Management went on to reassure analysts that Alexandria could still achieve upside in its already high occupancy rate: “…we’ve been in the 98% occupancy range. So there’s plenty of room to grow there.” Moreover, management has strong visibility into its business for the next 2+ years: “…our pipeline is set to bring on a tremendous amount of NOI [net operating income] and that gives you visibility all the way into ’25 and a little bit going up to ’26 now.”
These numbers hardly reflect the alarm of the employee attendance rate numbers from Litt. Alexandria does not indicate any threat from renters reducing footprints to accommodate a high rate of working-from-home employees.
Moreover, Alexandria reported robust rent growth.

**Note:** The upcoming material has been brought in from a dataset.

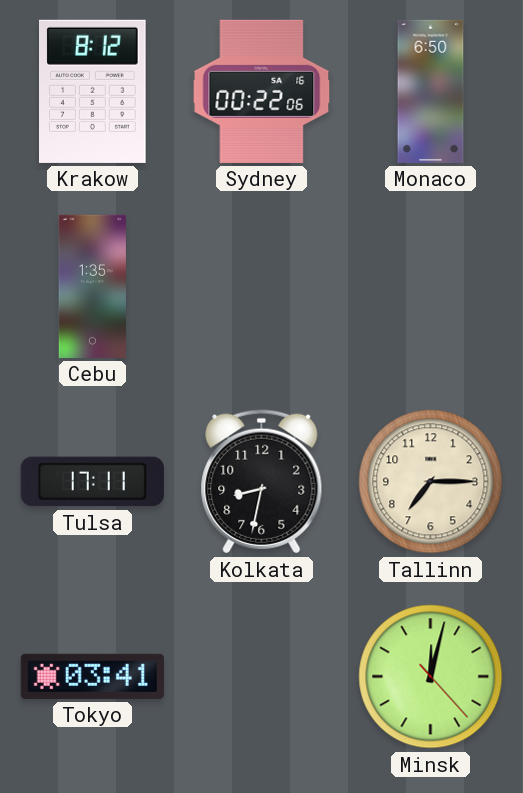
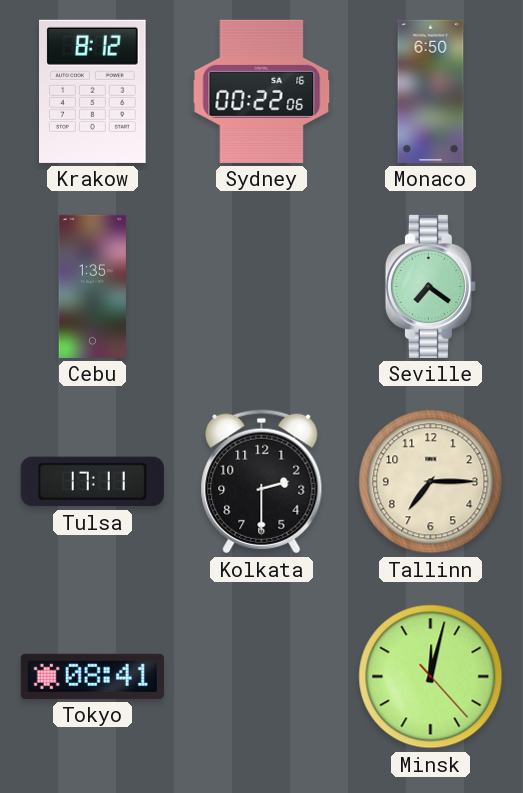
Seville: none -> 7:21
Kolkata: 8:32 -> 2:30
Tokyo: 03:41 -> 08:41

“…our outlook for rental rate growth for 2023 is a range of 28% to 30%, call it, a midpoint of 28.5%, 12% to 17% with a midpoint of 14.5% on a cash basis. Our rental rate growth for the first quarter, just to remind everybody, was pretty record at 48% and 24% on a cash basis…When you think about rental rate growth of 16% — 16.6% on a GAAP basis, 8.3% on a cash basis, that’s pretty outstanding in this type of market and when you think across the REIT sector today. So we’re very pleased with the rental rate growth that we actually delivered on the quarter and feel comfortable as we look out that we’re on track to hit the range of guidance that we gave.”
Management explained that its confidence is based on Alexandria’s unique brand, mega-campus strategy and its operational excellence.
The Trade
ARE’s breakdown plants the stock deeper into bearish territory. Before the breakdown, ARE traded over 50% below its all-time high from December, 2021.
However, at multi-year lows and trading well below its lower Bollinger Band (BB), ARE is short-term over-stretched to the downside. Moreover, the stock market as a whole is right at the edge of oversold trading conditions. Accordingly, I am not interested in shorting ARE until it rallies off these lows. If the stock continues to sell-off from here, I will just continue to wait for a rally to fade. I do not want to chase price downward in over-stretched, oversold conditions. If Alexandria’s financial conditions are as strong as management reports, then the poor employee attendance numbers may only translate into occupancy rates over an extended period of time. Accordingly, the overcrowded conditions in analyst buy ratings may take quite some time to ease.
Be careful out there!
I concur with your thought about employee attendance numbers (assuming the source and methodology are reliable). Attendance has probably bottomed and is recovering. I doubt such factors should be given much weight in forecasting MOB sector earnings, anyway. They are a fading pandemic effect; populace aging is more reliable and more powerful.
For any REIT with a well-covered dividend and no obvious problems on the horizon, at some point its yield provides a bottom. At Friday’s closing price ARE’s yield is 4.9%. A 10% drop – to, say, $90 – would put the yield around 5.5%. Given expectations about the Fed, that seems a reasonable target, with considerable price upside once the Fed starts to unwind the current raising cycle.
A 40% price drop from here would put ARE’s yield over 8%. That just doesn’t seem likely.
And it seems like their financial position is too strong to force a cut in the dividend yield. Still, this is some ugly, bearish price action. Can’t buy this for the yield when the losses in the stock are so large.